(Records from a dataset)
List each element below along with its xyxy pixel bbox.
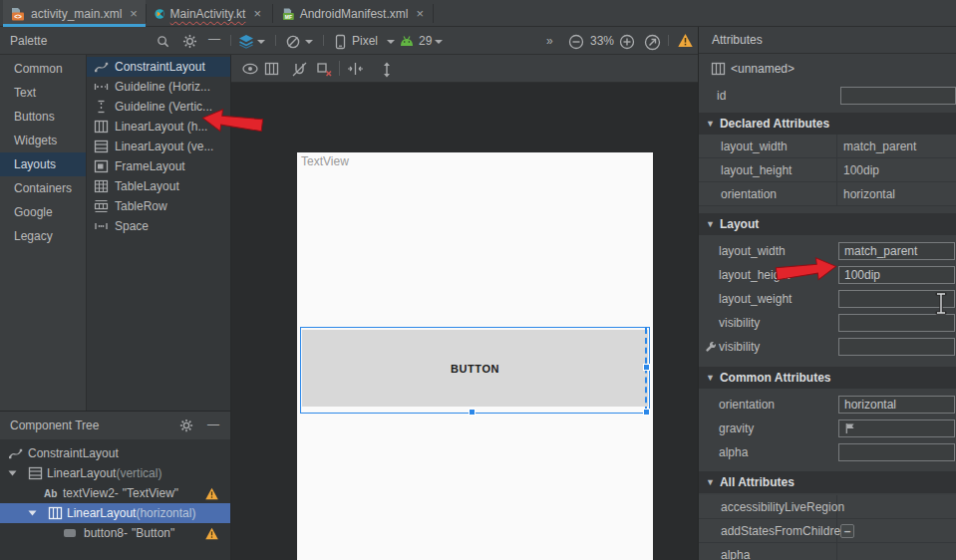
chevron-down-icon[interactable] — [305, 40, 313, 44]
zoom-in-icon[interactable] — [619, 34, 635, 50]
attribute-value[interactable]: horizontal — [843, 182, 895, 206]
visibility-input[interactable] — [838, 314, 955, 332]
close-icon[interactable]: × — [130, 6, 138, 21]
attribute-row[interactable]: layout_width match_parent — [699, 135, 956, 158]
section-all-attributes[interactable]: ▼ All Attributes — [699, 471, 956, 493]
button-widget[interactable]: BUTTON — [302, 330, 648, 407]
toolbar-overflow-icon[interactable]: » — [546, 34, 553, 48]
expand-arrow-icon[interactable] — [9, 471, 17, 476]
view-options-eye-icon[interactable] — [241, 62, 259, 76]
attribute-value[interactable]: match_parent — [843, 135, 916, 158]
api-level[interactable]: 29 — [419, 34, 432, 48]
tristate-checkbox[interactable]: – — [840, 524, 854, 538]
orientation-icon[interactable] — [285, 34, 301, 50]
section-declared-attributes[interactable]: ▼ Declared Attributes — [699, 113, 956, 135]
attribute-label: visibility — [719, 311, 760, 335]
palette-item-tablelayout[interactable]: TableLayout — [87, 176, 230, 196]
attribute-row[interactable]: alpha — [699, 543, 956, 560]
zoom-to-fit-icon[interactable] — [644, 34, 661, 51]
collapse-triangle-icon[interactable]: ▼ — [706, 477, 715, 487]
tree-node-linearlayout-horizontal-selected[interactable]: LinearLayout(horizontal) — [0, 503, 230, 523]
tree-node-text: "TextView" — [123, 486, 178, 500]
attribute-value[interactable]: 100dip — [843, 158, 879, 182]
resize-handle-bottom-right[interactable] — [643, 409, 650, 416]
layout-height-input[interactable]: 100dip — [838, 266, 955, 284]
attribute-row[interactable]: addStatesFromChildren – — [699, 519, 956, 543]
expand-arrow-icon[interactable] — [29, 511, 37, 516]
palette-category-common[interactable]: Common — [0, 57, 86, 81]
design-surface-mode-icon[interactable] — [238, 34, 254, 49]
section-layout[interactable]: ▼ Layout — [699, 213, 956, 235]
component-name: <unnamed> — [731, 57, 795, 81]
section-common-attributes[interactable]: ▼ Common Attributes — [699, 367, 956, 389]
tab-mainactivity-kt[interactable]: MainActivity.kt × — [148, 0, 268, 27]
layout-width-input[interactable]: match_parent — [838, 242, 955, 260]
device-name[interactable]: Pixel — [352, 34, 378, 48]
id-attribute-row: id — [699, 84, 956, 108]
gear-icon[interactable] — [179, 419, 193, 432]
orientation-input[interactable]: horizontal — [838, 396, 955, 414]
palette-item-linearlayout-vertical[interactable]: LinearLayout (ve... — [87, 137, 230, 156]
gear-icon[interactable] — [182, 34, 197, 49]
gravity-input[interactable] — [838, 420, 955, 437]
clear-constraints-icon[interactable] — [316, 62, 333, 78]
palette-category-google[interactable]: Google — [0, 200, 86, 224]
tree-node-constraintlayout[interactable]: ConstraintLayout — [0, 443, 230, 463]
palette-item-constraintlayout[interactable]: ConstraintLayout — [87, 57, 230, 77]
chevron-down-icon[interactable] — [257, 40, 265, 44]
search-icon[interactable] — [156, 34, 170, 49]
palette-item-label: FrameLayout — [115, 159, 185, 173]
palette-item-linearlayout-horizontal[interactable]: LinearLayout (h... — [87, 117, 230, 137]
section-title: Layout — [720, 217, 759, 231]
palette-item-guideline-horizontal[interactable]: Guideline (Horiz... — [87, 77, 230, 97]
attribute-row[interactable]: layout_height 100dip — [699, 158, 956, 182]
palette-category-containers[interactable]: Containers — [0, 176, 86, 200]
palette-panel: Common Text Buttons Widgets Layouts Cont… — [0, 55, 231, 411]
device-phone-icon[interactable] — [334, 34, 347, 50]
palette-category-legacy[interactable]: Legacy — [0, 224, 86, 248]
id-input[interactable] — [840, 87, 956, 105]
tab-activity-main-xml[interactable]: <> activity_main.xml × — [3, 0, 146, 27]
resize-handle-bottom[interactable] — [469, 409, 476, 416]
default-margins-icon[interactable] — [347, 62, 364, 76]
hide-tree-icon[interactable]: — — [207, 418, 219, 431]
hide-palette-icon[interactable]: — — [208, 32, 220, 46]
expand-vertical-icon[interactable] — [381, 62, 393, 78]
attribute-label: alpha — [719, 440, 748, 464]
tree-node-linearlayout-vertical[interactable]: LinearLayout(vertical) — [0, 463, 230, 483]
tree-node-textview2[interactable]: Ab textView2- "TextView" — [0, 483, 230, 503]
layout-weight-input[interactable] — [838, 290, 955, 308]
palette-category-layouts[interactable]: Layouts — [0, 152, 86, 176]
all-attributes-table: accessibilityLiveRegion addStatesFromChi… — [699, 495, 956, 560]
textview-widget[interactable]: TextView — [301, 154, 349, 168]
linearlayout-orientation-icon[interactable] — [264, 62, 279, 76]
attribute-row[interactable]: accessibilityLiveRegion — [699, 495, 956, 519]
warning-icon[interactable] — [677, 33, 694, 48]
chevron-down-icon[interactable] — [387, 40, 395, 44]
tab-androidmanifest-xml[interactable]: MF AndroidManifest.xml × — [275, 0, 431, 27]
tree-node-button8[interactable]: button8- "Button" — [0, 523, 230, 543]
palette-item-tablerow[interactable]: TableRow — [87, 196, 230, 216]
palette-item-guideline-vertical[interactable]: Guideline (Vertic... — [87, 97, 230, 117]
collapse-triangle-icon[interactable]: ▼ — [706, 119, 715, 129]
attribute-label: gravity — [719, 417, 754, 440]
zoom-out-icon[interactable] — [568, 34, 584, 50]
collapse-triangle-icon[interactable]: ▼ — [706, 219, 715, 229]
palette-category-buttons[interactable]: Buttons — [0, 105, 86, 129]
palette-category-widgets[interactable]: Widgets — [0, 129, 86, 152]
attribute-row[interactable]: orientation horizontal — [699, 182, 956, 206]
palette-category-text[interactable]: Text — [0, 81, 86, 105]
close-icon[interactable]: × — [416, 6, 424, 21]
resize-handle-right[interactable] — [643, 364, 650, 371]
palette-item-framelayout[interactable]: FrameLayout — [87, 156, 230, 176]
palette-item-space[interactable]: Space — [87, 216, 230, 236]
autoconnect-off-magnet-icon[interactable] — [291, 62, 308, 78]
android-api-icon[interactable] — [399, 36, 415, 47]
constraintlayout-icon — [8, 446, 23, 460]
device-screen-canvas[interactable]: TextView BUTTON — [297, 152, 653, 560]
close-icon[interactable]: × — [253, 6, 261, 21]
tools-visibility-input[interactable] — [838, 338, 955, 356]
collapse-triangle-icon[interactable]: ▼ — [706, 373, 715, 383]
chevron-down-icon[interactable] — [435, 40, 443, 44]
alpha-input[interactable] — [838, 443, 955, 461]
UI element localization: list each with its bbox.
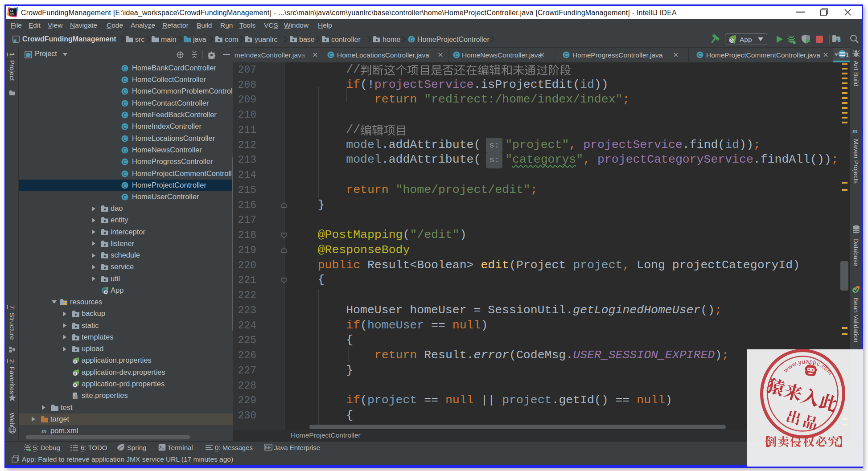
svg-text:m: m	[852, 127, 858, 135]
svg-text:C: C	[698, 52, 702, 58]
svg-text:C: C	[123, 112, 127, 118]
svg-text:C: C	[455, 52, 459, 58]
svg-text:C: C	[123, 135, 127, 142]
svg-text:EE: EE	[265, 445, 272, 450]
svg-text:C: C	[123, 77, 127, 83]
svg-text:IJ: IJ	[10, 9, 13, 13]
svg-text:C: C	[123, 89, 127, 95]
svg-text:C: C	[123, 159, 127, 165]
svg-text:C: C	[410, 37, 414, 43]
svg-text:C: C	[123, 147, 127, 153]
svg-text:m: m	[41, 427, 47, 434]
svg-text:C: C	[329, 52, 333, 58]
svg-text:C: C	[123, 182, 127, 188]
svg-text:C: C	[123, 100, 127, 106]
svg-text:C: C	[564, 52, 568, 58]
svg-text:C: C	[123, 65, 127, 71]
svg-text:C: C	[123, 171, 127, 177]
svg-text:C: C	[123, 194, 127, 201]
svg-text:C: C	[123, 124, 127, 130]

■ **ACTIVITY**
In the records above, find each line with the string "input" and list it.

■ **RESPONSE FOR THIS EXERCISE**
visibility-input[interactable] — [838, 314, 955, 332]
layout-height-input[interactable]: 100dip — [838, 266, 955, 284]
layout-width-input[interactable]: match_parent — [838, 242, 955, 260]
orientation-input[interactable]: horizontal — [838, 396, 955, 414]
gravity-input[interactable] — [838, 420, 955, 437]
id-input[interactable] — [840, 87, 956, 105]
layout-weight-input[interactable] — [838, 290, 955, 308]
tools-visibility-input[interactable] — [838, 338, 955, 356]
alpha-input[interactable] — [838, 443, 955, 461]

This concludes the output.